VTV.vn - These guys are serving up a storm from the back of push carts and motorbikes.

Ba Chieu sticky rice



A pushcart at Ba Chieu in Binh Thanh District, one of the biggest markets in the city, serves steamed sticky rice with fried chicken and pork and a secret sauce on top. The tasty parcel comes wrapped in a banana leaf to keep warm, before being placed in a Styrofoam box to serve take-away customers.

Each box costs from VND15,000-VND25,000 (US$0.66-US$1.10).

Those who want to eat right away can sit at nearby cafes and tea shops.

The cart is open every day from 3 p.m. until midnight, and sometimes until 2 the next morning, which means you don't have to worry about spending the night hungry in Saigon.

'Cold' soup



The guy who sells sweet soup near the corner of Nguyen Phi Khanh and Tran Quoc Thao in District 1 has never given his cart a name, but some of his more sarcastic customers love to call it the “cold” dessert shop, as he always stays too calm and takes his time, no matter how many customers are waiting.

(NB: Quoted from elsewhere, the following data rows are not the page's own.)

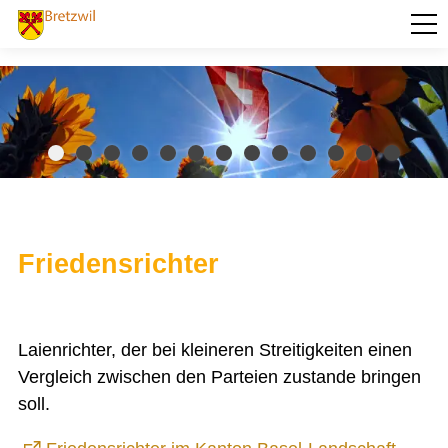
PORTRÄT
AKTUELLES
VERWALTUNG
Abstimmungen und Wahlen
Baugesuche
Behörden und Kommissionen
Betreibungsamt
Friedensrichter
Dienstleistungen
Eigentümerabfrage Grundstücke
Ehrenbürger der Gemeinde Bretzwil
Einwohnerkontrolle Bretzwil
Laienrichter, der bei kleineren Streitigkeiten einen
Formulare
Friedensrichteramt
Vergleich zwischen den Parteien zustande bringen
Gemeindepräsidenten ab dem Jahr 1833
soll.
Gemeinderat
Gemeindeversammlung
Gemeindeverwaltung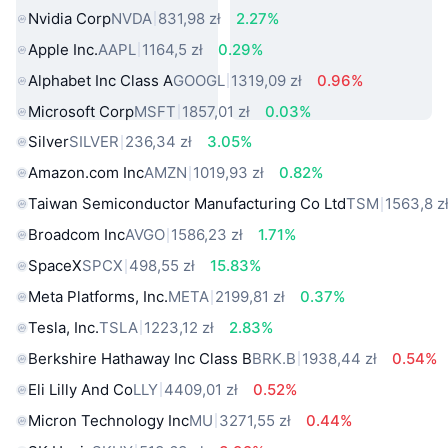
Nvidia Corp
NVDA
831,98 zł
2.27%
Apple Inc.
AAPL
1164,5 zł
0.29%
Alphabet Inc Class A
GOOGL
1319,09 zł
0.96%
Microsoft Corp
MSFT
1857,01 zł
0.03%
Silver
SILVER
236,34 zł
3.05%
Amazon.com Inc
AMZN
1019,93 zł
0.82%
Taiwan Semiconductor Manufacturing Co Ltd
TSM
1563,8 z
Broadcom Inc
AVGO
1586,23 zł
1.71%
SpaceX
SPCX
498,55 zł
15.83%
Meta Platforms, Inc.
META
2199,81 zł
0.37%
Tesla, Inc.
TSLA
1223,12 zł
2.83%
Berkshire Hathaway Inc Class B
BRK.B
1938,44 zł
0.54%
Eli Lilly And Co
LLY
4409,01 zł
0.52%
Micron Technology Inc
MU
3271,55 zł
0.44%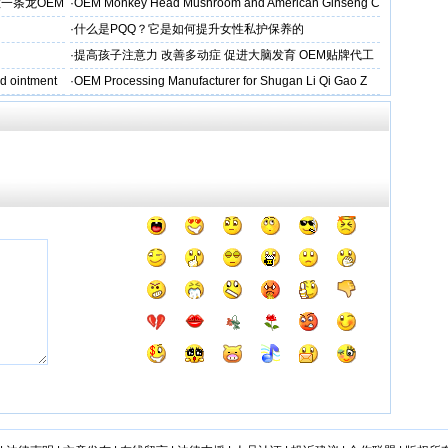
一条龙OEM
·
OEM Monkey Head Mushroom and American Ginseng C
aps
·
什么是PQQ？它是如何提升女性私护保养的
·
提高孩子注意力 改善多动症 促进大脑发育 OEM贴牌代工
d ointment
·
OEM Processing Manufacturer for Shugan Li Qi Gao Z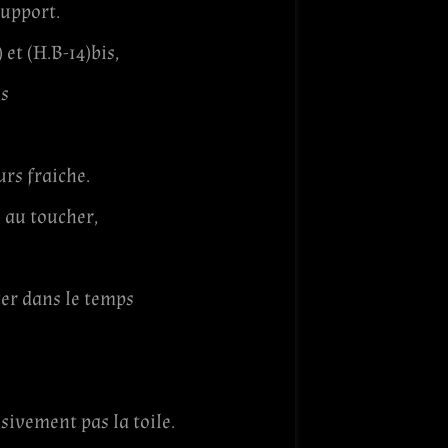
support.
 et (H.B-14)bis,
is
urs fraiche.
e au toucher,
ter dans le temps
sivement pas la toile.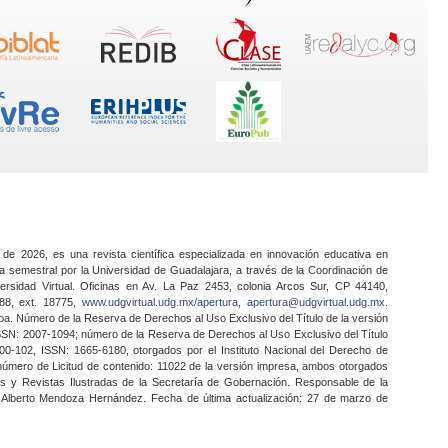
 de 2026, es una revista científica especializada en innovación educativa en
a semestral por la Universidad de Guadalajara, a través de la Coordinación de
ersidad Virtual. Oficinas en Av. La Paz 2453, colonia Arcos Sur, CP 44140,
888, ext. 18775,
www.udgvirtual.udg.mx/apertura
,
apertura@udgvirtual.udg.mx
.
a. Número de la Reserva de Derechos al Uso Exclusivo del Título de la versión
SSN: 2007-1094; número de la Reserva de Derechos al Uso Exclusivo del Título
0-102, ISSN: 1665-6180, otorgados por el Instituto Nacional del Derecho de
 número de Licitud de contenido: 11022 de la versión impresa, ambos otorgados
nes y Revistas Ilustradas de la Secretaría de Gobernación. Responsable de la
o Alberto Mendoza Hernández. Fecha de última actualización: 27 de marzo de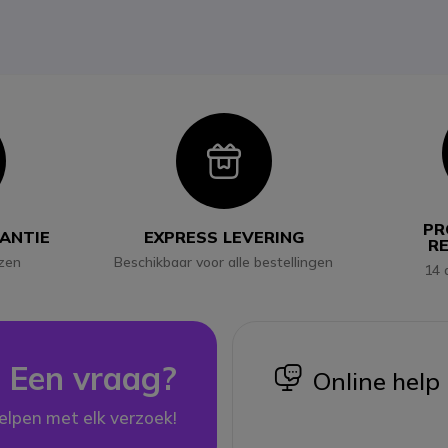
con
Icon
PR
RANTIE
EXPRESS LEVERING
R
jzen
Beschikbaar voor alle bestellingen
14 
Een vraag?
icon
Online help
elpen met elk verzoek!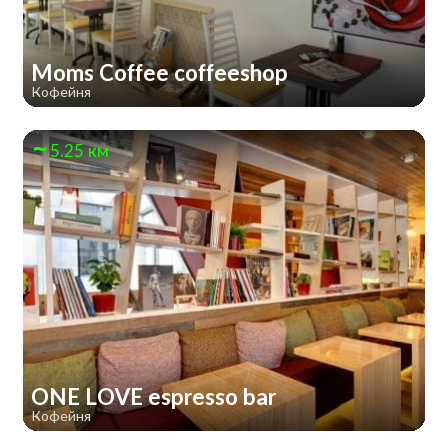
Moms Coffee coffeeshop
Кофейня
5.25 км
ONE LOVE espresso bar
Кофейня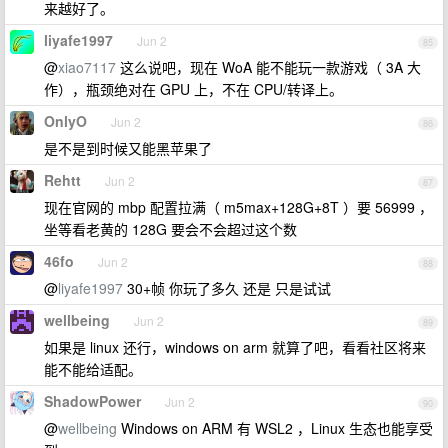
来越好了。
liyafe1997
Jun 2
85
@
xiao7117
这么说吧，现在 WoA 能不能玩一款游戏（ 3A 大
作），瓶颈绝对在 GPU 上，不在 CPU/转译上。
OnlyO
Jun 2
86
是不是到时候又能黑苹果了
Rehtt
Jun 2
87
现在官网的 mbp 配置拉满（ m5max+128G+8T ）要 56999 ，
坐等看老黄的 128G 要会不会超过这个数
46fo
Jun 2
88
@
liyafe1997
30+帧 你玩了多久 还是 只是试试
wellbeing
Jun 2
89
如果是 linux 还行，windows on arm 就算了吧，看看社区将来
能不能给适配。
ShadowPower
Jun 2
90
@
wellbeing
Windows on ARM 有 WSL2 ，Linux 生态也能享受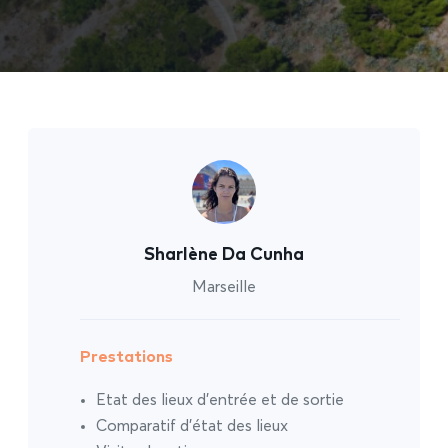
Sharlène Da Cunha
Marseille
Prestations
Etat des lieux d’entrée et de sortie
Comparatif d’état des lieux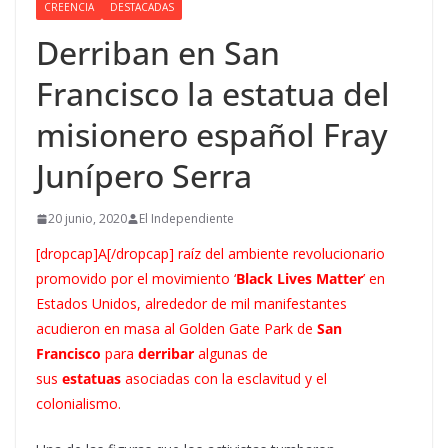
CREENCIA
DESTACADAS
Derriban en San
Francisco la estatua del
misionero español Fray
Junípero Serra
20 junio, 2020
El Independiente
[dropcap]A[/dropcap] raíz del ambiente revolucionario
promovido por el movimiento ‘
Black Lives Matter
’ en
Estados Unidos, alrededor de mil manifestantes
acudieron en masa al Golden Gate Park de
San
Francisco
para
derribar
algunas de
sus
estatuas
asociadas con la esclavitud y el
colonialismo.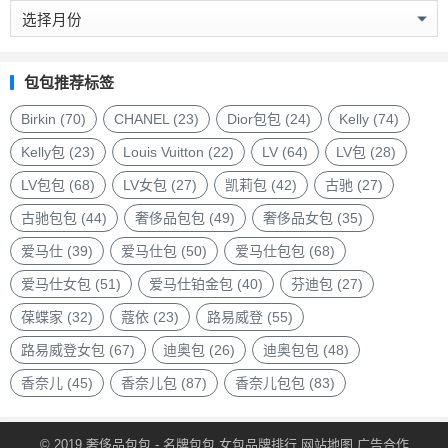
奢
侈
品
包
包包推荐标签
包
品
Birkin
(70)
CHANEL
(23)
Dior包包
(24)
Kelly
(74)
牌
Kelly包
(23)
Louis Vuitton
(22)
LV
(64)
LV包
(28)
LV包包
(68)
LV女包
(27)
凯莉包
(42)
古驰
(27)
古驰包包
(44)
奢侈品包包
(49)
奢侈品女包
(35)
爱马仕
(39)
爱马仕包
(50)
爱马仕包包
(68)
爱马仕女包
(51)
爱马仕铂金包
(40)
芬迪包
(27)
葆蝶家
(32)
蔻依
(23)
路易威登
(55)
路易威登女包
(67)
迪奥包
(26)
迪奥包包
(48)
香奈儿
(45)
香奈儿包
(87)
香奈儿包包
(83)
© 2019
奢侈品包包
- 名牌包包
女包品牌排行
网站地图
广告合作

Those who visit when business is quiet say he’s really friendly and whenever he can afford the time, he will sit down for a chat, usually about life in general.

The shop has several plastic stools to sit on and enjoy the gently sweet and soft beans with jelly for a mere VND10,000 a glass.

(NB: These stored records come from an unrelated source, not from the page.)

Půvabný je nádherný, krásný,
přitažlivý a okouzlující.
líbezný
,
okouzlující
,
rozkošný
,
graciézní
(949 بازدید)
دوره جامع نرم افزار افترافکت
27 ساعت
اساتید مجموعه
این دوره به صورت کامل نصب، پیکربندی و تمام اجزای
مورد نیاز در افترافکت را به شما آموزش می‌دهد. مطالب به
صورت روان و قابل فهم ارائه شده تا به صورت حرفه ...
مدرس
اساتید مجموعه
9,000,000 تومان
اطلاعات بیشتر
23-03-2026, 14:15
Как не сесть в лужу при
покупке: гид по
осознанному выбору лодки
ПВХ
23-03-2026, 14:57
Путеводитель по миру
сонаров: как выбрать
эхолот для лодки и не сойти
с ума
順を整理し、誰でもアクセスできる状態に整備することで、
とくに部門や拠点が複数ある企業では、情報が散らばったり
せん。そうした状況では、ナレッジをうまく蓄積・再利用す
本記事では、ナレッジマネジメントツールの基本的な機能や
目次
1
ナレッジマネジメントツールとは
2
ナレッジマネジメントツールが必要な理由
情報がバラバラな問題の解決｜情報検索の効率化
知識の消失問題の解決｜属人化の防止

He is open from before noon until 4 p.m.

The park’s beef salad



Goi kho bo, or dried beef salad, is a popular local snack that brings together papaw, carrots and dried beef, all thinly sliced and mixed with vinegar, fish sauce and dried crushed peanuts. The perfect combination of sweet, sour, peppery and salty flavors pleases any curious diner, especially on cold days.

One of the most popular goi kho bo in the city is sold on Vo Thi Sau Street along Le Van Tam Park in District 1. The shop has no tables or chairs, but customers are happy to enjoy the dish on their motorbikes or under the park’s canopies.

The shop opens from 2 p.m. until 9 p.m., and each bowl costs VND16,000.

The Dutchman’s sausage



A Dutch man named Clifford Alexander van Toor and his Vietnamese wife sell sausages from a motorbike on Duong Ba Trac in District 8, and most people know of the shop as “the Western man’s sausage”. The couple say they import their sausages from Germany.

The sausages are grilled over coal and served by themselves or with a baguette for around a dollar a piece.

'Office' crab soup



The crab soup cart on Nguyen Van Trang Street in District 1 is usually dubbed “office” soup as it only opens during office hours, closing after 6 p.m. and over weekends. There’s a large pot filled with the basic hot crab soup with corn, mushroom and eggs, while smaller pots hold pig brain, century eggs and the fried hollow breadsticks quay.

Each portion costs from VND25,000-35,000.